他赶忙拿起蜡烛走出了房间,蹑手蹑脚的来到二楼王东的房间,走到王东的尸体旁,用手在王东的鼻子上试了试鼻息,看着王东死不瞑目的眼睛,李城永愧疚的无以言表说道:“王东,是我不好,是我和周梓杭串通好扮鬼来吓你,没想到你就这样死去,王东不要吓唬我,过了今天晚上,明天一早我会请个高僧来超度你,啊!王东。”

就在李城永说完这句话时,咣当一下房门突然关上了,李城永惊叫一声,“啊!”急忙走到房门前试图打开房门,试了几下徒劳无功而返,一回身想定定神,可是没想到黑暗中画像里周梓杭曾祖父那恐怖可怕的样子是极其的吓人,正死死地盯着李城永,吓得李城永只有哭爹喊娘的份喽!

害怕归害怕,李城永壮着胆子走到画像前,拿起那副画像,画像后面是用一根锁链拴着一根连接棚顶吊灯骨架的一头,那是王东之前的杰作,只是现在他看不到了。

吊灯骨架动了动,李城永没有在意,他现在只想着尽快离开这个闹鬼的房子。

李城永摆弄着画像,画像后面赫然出现了一个洞口,李城永想起那是他和王东发现洞口时的情景。

李城永想的正出神时,房间的门吱嘎一声缓缓打开了,李城永一听,猛的一转头看向门外,只见是王东直挺挺的站在门外,脸上没有表情,惨白惨白的泛着吓人的绿光,王东缓缓的微转过头看向李城永,依然没有表情,表情木然诡异。

李城永看着王东异样的举动,又举着蜡烛照向王东尸体躺着的地方,王东的尸体居然不见了。

站在门外的王东突然向李城永发难猛的扑了过去,吓的李城永惊声尖叫起来,“啊!”一闪身躲了过去,忙不迭起的夺路而逃,跑回到自己的房间里,可是当打开门的一瞬间,赫然房门里出现了王东满脸血污的尸体,看着李城永直挺挺的倒下。

李城永被这突如其来的惨像吓的差一点心脏肝胆剧烈撕破,犹如死而后已一样,一路连滚带爬的跑向大门,使劲的拽门妄图打开大门逃出生天,可是死神似乎已经眷恋着李城永一样,大门纹丝不动。

李城永又拿起门旁的一块石头,猛砸向大门,可是依然没有效果。

不明所以的李城永宛如丧家之犬,瘫倒在沙发上,可曾哪里料到,扇着白布的沙发上,一点一点的被揭开,露出了王东惨白恐怖泛着绿光的脸,正直楞楞的瞅着李城永,又是猛的扑向李城永,差一点就抓到李城永的衣襟,李城永骇然大叫忙夺路狂奔,后面王东紧追不舍。

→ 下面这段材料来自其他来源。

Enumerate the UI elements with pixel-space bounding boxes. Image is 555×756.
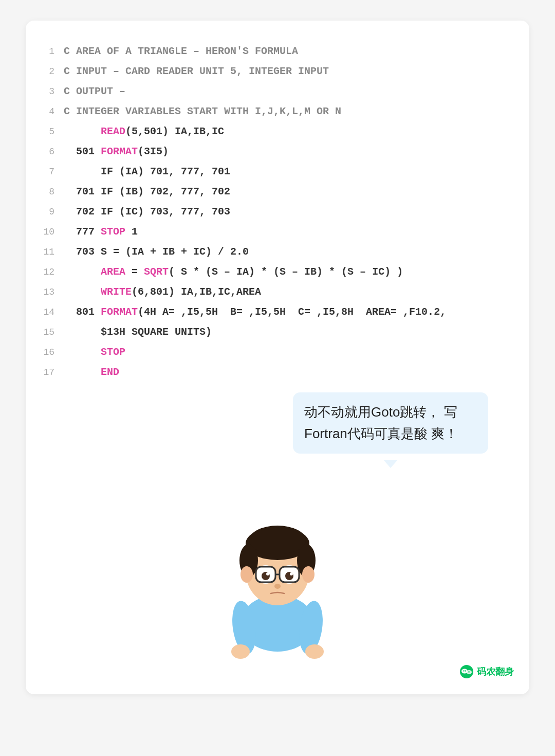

黑暗中李城永已辨别不了方向了,但是他跑回了自己的房间,关上房门拉上门拴,一切都是那么完美,李城永一屁股坐到沙发上,感觉沙发上有人坐着,沙发上蒙着白布,显然有一个人形,李城永慢慢的掀开白布,是王东的尸体,满脸的血污,死不瞑目未合上的眼睛,直挺挺的望着天花板,似乎好像有话要说,可是已经永远不会说话了。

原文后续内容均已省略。